Mr. Ferneyhough looks as through a cracked mirror at these issues in the opera " Shadowtime," fresh from a mounting at the London Coliseum this month and currently enjoying its North American premiere on the stage of the new Rose Theater as part of the Lincoln Center Festival.

The work is not really an opera at all, but rather seven disconnected scenes that follow a "ripples in the pool" structure. Only the first scene is in realistic narrative style; the others are surreal and phantasmagoric. Musically the sections are disparate as well, instrumentation varying from solo piano to chamber orchestra to electronic tape. Much of the heavy lifting in " Shadowtime" must be done by the audience itself, on opening night a mix of hirsute downtown 60-somethings and professional musicians.

Judging by the snippets of conversation overheard in the elevator and lobby, the consensus was that it was important to come out and show support for contemporary music as a holy duty of obligation. Although at least one third of the crowd walked out before the conclusion of the work, some as quickly as Saint-Saens at the premiere of "Le Sacre du Printemps," those of us who stayed were treated to exceptional music-making and kaleidoscopically varied music.

The sections that worked best were those directly inspired by Schonberg. "The Rustling of the Wings of Gabriel" was the most complex and densest instrumentally, the guitar obbligato more than a little reminiscent of Schonberg's "Serenade." The chorus in "The Doctrine of Similarity" acted very much like the voice of God from Schonberg's "Moses und Aron," whispering and shouting its way through its intonations. Less effective musically were the finale for prepared tape and singers, which seemed forced, and the solo piano lounge act that moved about the stage by being pulled by ubiquitous stagehands.

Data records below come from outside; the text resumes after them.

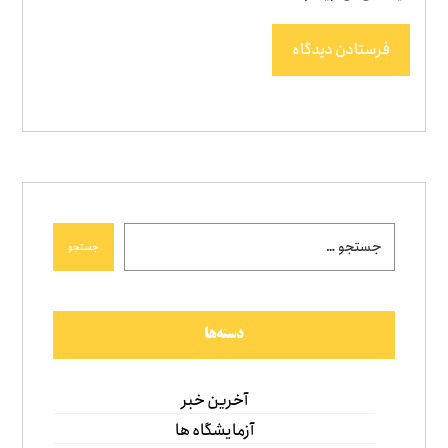
فرستادن دیدگاه
جستجو
دسته‌ها
آخرین خبر
آزمایشگاه ها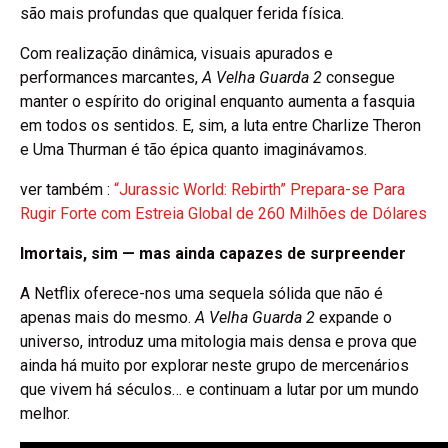
são mais profundas que qualquer ferida física.
Com realização dinâmica, visuais apurados e
performances marcantes,
A Velha Guarda 2
consegue
manter o espírito do original enquanto aumenta a fasquia
em todos os sentidos. E, sim, a luta entre Charlize Theron
e Uma Thurman é tão épica quanto imaginávamos.
ver também :
“Jurassic World: Rebirth” Prepara-se Para
Rugir Forte com Estreia Global de 260 Milhões de Dólares
Imortais, sim — mas ainda capazes de surpreender
A Netflix oferece-nos uma sequela sólida que não é
apenas mais do mesmo.
A Velha Guarda 2
expande o
universo, introduz uma mitologia mais densa e prova que
ainda há muito por explorar neste grupo de mercenários
que vivem há séculos… e continuam a lutar por um mundo
melhor.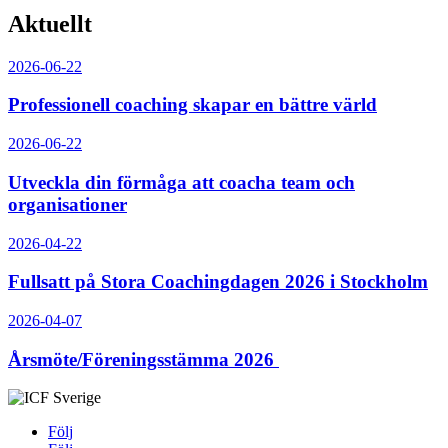
Aktuellt
2026-06-22
Professionell coaching skapar en bättre värld
2026-06-22
Utveckla din förmåga att coacha team och
organisationer
2026-04-22
Fullsatt på Stora Coachingdagen 2026 i Stockholm
2026-04-07
Årsmöte/Föreningsstämma 2026
Följ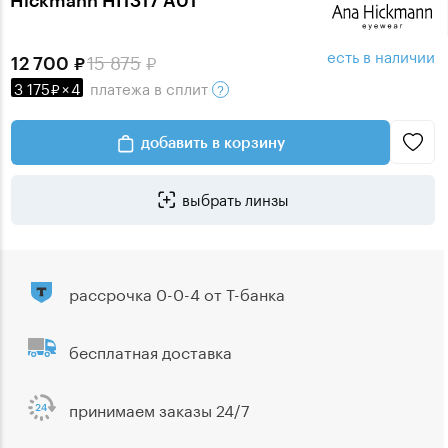
есть в наличии
15 875
12 700
3 175
×
4
платежа
в сплит
добавить в корзину
выбрать линзы
рассрочка 0-0-4 от Т-банка
бесплатная доставка
принимаем заказы 24/7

As Benjamin sojourns in the afterlife, his existence becomes fragmented, eventually consisting of only utterances and loose, floating ideas, expressed as phrases from his philosophy. The stagings of director Frederic Fisbach were as multidimensional as the music itself. Most interesting were the tableaux titled "Pools of Darkness," wherein giant cardboard cutouts of the likes of Pope Pius XII and Einstein invoked the era of the 1940s while more timeless mythological figures like the golem established a Jungian panorama of Jewish mysticism and childhood fright. Taking a cue from librettist Charles Bernstein, there was even a fantastical multiheaded animal that implicitly asked the question whether Benjamin was more Karl Marx (he did indeed flirt with communism) or Groucho.

This is an ensemble piece, and so there were no individual stars. Even the part of Benjamin is a minor one, relentlessly unraveling as the strands of his life become less important and dominant as the night progresses. Finally, in the penultimate scene, he simply walks to the back of the stage and sits down among the Bergmanesque trappings of the production, just another prop stored away until tomorrow.

Most impressive was the playing of the orchestra, the Nieuw Ensemble Amsterdam, and the command and control of conductor Jurjen Hempel. Some of the lines were less than crisp in spots, but this is extremely difficult music, and this evening it was performed courageously. The singing in general was acceptable, although there was unnecessary miking for such a small venue.

That venue is New York's newest salon of culture, a Broadway-styled house in the middle of a shopping mall. This was my first visit to the Rose, and altogether I was impressed. The sight lines and the acoustics seemed fine, although the miking made a full evaluation impossible. This is an intimate place and will probably be especially effective for spoken-word productions. Musically, if the orchestra is not too overwhelming, then the future is bright here. For such a small auditorium, there is a very big pit and an extremely deep stage.

It is always debatable as to which season summer music belongs. If this is the end of last season, then " Shadowtime" ranks as one of its brightest presentations of contemporary music. If, as I personally like to believe, this is the beginning of the new season, then listening to music written after 1950 has a solid future, at least in a town willing to fill the seats.